The European Union (EU) is a unique political and economic partnership between 28 European countries that together cover much of the European continent. The EU has its roots in 1952, when six European countries committed to pooling their coal and steel industries in the aftermath of the Second World War, during the terrible post-war economic situation gripping the continent. The vision of the founders of the EU was to bring peace and prosperity to Europe by making European countries so interdependent that a new war between its members would become unthinkable.
Today, the EU is composed of 28 Member States. It has a common market of over 500 million citizens and represents the largest economy in the world. It is the first trading partner and the first foreign investor for almost every country in the globe. It has a common currency (the Euro) in 19 of its Member States and border-free travel over most of its territory. Internationally, the EU and its Member States are the largest donors of development assistance in the world, and key proponents of democracy, the promotion of human rights and peaceful resolution of conflicts.
In a rapidly changing world, the EU is faced with security challenges within and in its immediate neighbourhood and beyond. The Common Security and Defence Policy enables the Union to take a leading role in peace keeping operations, conflict prevention and in the strengthening of international security. The EU invests in regional orders, and in cooperation among and within regions, in win-win solutions, that move beyond the illusion that international politics can be a zero-sum game.

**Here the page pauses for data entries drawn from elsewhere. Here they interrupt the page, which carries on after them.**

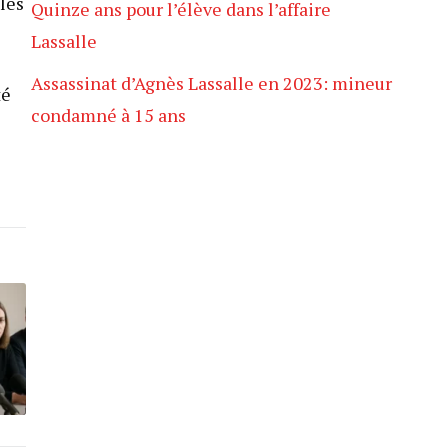
 les
Quinze ans pour l’élève dans l’affaire
Lassalle
Assassinat d’Agnès Lassalle en 2023: mineur
té
condamné à 15 ans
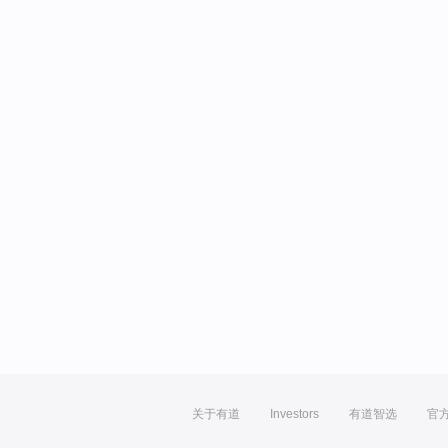
关于有道
Investors
有道智选
官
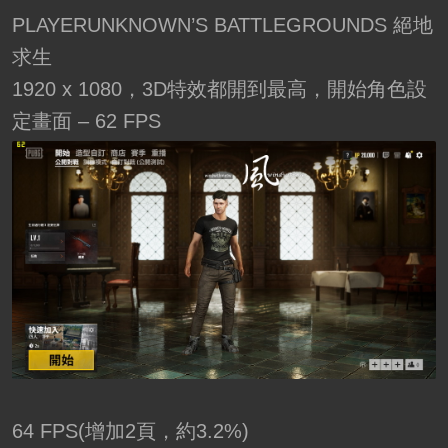
PLAYERUNKNOWN’S BATTLEGROUNDS 絕地
求生
1920 x 1080，3D特效都開到最高，開始角色設
定畫面 – 62 FPS
64 FPS(增加2頁，約3.2%)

Together with its Member States, the EU invests more in development cooperation than the rest of the world combined. The EU acts globally to address the root causes of conflict and poverty, and to promote human rights. As a responsible global stakeholder, it reaches out to states, regional bodies and international organisations, working with core partners, like-minded countries and regional groupings. It forms partnerships with civil society and the private sector as key players in a networked world.